The records

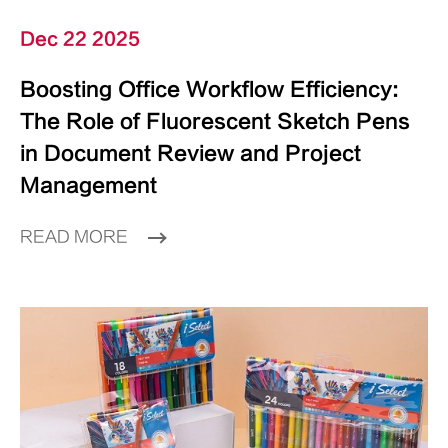
Dec 22 2025
Boosting Office Workflow Efficiency:
The Role of Fluorescent Sketch Pens
in Document Review and Project
Management
READ MORE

Try it
Every line above is to be returned exactly, with its pictures removed.

Output below
Dec 22 2025
Boosting Office Workflow Efficiency:
The Role of Fluorescent Sketch Pens
in Document Review and Project
Management
READ MORE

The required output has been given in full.